Randall and Steven, and people like them, represent perhaps the toughest frontier in the effort to combat homelessness – people who, for a host of reasons, remain unhelped, unhoused, un-“fixed.”

What then?

This strikes me as a crucial question for Spokane right now. Maybe the crucial question, in this summer where the visible signs of homelessness downtown seem to be surging even as efforts to house and help homeless people grow.

The city’s recent decision to dump rocks at the site of a homeless encampment under the freeway was a misbegotten effort to answer this question, and a lot of people in Spokane raised hell about it. That’s one of the great things about this community, I think: When it seems like a bum’s rush is being orchestrated, people take a stand for a more compassionate response.

But it must also be said: No Rocks isn’t really sufficient as the beginning and end of the conversation.

There were legitimate concerns about safety and harassment from neighbors of that encampment, including Lewis and Clark High School and businesses on Third Avenue. And many of the most vociferous critics of the decision seemed to be under the impression that the city wasn’t doing anything else for the homeless – that move-em-out was the sole policy.

That impression is far out of date. The investment in new homeless housing in recent years is dramatic. The city and nonprofits have teamed up to maintain a 24/7 shelter system – there is literally a place to go for shelter if you’re a man, or a woman, or a family, or a teenager. City government has taken on the issue with force and creativity, moving more people into housing more quickly than in the past and establishing a community court that tries to provide help to people charged with nonviolent nuisance crimes.
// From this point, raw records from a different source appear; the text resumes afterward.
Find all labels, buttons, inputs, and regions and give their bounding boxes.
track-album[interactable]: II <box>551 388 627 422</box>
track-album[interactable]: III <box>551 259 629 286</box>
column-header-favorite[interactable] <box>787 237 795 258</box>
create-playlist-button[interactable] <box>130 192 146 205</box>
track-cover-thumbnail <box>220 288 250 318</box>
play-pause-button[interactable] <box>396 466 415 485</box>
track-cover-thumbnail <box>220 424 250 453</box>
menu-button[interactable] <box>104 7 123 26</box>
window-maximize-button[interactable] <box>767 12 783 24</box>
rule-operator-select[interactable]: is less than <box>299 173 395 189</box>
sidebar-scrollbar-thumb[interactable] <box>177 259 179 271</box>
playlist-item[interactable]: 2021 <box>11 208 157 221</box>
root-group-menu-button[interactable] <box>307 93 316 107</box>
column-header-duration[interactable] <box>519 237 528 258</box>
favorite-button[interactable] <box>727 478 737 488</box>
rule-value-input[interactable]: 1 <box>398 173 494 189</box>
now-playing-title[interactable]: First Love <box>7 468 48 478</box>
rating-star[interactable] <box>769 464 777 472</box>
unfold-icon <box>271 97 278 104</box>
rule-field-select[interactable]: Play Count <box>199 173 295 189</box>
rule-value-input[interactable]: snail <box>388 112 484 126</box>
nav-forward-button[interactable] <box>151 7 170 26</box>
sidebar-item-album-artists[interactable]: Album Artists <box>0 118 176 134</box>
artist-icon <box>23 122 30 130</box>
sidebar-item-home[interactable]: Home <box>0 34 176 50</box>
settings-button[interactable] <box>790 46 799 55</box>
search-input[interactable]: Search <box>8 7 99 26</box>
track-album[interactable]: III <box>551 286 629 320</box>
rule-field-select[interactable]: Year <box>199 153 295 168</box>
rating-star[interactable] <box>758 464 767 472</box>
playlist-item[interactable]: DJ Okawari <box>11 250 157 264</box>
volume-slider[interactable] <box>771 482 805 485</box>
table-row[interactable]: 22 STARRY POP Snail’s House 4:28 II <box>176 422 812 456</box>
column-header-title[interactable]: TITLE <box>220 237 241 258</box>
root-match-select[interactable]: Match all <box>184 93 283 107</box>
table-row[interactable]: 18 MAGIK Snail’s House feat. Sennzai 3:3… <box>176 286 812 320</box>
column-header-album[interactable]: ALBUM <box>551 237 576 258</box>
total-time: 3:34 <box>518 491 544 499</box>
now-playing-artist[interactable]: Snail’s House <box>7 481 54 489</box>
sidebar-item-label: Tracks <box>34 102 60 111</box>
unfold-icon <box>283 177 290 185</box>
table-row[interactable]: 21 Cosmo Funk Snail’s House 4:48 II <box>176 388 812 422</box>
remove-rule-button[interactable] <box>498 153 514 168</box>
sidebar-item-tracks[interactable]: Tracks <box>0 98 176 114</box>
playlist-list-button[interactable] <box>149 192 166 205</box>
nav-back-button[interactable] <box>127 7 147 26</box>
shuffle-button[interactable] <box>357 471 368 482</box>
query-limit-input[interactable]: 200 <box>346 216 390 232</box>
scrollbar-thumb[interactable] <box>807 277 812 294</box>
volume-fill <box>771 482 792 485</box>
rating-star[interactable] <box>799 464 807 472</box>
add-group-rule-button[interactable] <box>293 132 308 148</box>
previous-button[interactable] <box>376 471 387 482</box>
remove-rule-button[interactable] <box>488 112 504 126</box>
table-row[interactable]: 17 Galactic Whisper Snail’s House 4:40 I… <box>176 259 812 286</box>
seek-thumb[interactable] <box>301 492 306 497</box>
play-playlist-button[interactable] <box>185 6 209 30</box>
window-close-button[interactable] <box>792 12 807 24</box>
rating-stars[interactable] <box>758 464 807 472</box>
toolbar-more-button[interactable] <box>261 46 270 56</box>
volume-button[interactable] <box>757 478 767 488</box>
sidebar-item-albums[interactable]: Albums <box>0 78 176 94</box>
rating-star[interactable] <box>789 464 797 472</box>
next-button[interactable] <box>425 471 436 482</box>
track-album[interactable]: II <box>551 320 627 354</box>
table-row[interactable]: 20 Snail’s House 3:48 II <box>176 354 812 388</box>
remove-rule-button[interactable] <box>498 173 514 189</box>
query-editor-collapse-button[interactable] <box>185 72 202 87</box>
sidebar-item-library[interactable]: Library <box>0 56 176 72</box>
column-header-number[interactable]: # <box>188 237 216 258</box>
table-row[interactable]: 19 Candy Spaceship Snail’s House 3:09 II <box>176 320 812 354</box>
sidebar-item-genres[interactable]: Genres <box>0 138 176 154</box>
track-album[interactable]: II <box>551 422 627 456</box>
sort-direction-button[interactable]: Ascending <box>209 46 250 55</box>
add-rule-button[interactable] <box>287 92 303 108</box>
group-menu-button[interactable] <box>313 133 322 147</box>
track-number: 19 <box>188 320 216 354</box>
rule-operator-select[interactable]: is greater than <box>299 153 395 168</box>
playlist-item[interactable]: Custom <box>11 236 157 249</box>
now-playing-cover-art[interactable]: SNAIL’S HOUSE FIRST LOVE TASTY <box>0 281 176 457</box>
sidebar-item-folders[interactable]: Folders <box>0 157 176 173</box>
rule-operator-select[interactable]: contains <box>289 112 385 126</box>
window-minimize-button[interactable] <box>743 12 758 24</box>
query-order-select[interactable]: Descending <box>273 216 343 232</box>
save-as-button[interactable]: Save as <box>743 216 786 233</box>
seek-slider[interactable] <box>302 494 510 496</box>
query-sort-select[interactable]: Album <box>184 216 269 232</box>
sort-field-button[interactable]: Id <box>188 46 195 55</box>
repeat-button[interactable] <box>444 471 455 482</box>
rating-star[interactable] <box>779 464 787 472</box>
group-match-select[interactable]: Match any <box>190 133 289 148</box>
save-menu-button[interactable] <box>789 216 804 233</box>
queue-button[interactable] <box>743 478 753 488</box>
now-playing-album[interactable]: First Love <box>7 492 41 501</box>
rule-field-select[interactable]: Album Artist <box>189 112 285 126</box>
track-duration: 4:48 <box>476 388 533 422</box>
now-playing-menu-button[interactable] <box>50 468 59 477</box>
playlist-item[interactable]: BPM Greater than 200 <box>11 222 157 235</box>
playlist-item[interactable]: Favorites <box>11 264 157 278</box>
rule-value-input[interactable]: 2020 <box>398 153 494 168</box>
Meanwhile, officials working with the homeless set the goal of ending homelessness in Spokane. Ending it. Solving it. Fixing it. I have a lot of respect for those who have made this their goal, but I’ve also wondered whether this was the right lens through which to view the challenge. As a problem we will solve, rather than a commitment we will make.

When you say you’re going to fix something, after all, it’s fair when people ask later why it’s not fixed. And if it’s not fixed, some will surely argue, why bother helping homeless people at all? Why not just let them suffer the logical consequences of their own poor decisions, to put it simplistically?

Because it’s not that easy, of course, and because the logical consequences spread to all of us, if the humanitarian consequences do not: Chronic “superusers” of public services, like Randall was, are extraordinarily expensive, in terms of police, fire, health care and other costs. Working to keep them as healthy as possible pays off in strictly financial terms, even if at the end of the day they don’t undergo some great awakening. These folks are often the most resistant to help. If you put down rocks where they sleep and point them to the shelter, some of them won’t go, however sound a path it may seem to you or me.

What then? No Rocks can’t be the only answer, but neither can Rocks With a New Sign Advertising All Our Available Services. Not for everyone. Not for those still among us who lived lives like Randall and Steven did. Who did not respond to the help they were offered – or that was sometimes heaped on them – in the hoped-for ways.

What then?

I say: Help anyway. With eyes wide open. That’s so easy to say and so hard to do. Spokane has gotten a lot right in recent years, but it’s still coming up with an answer.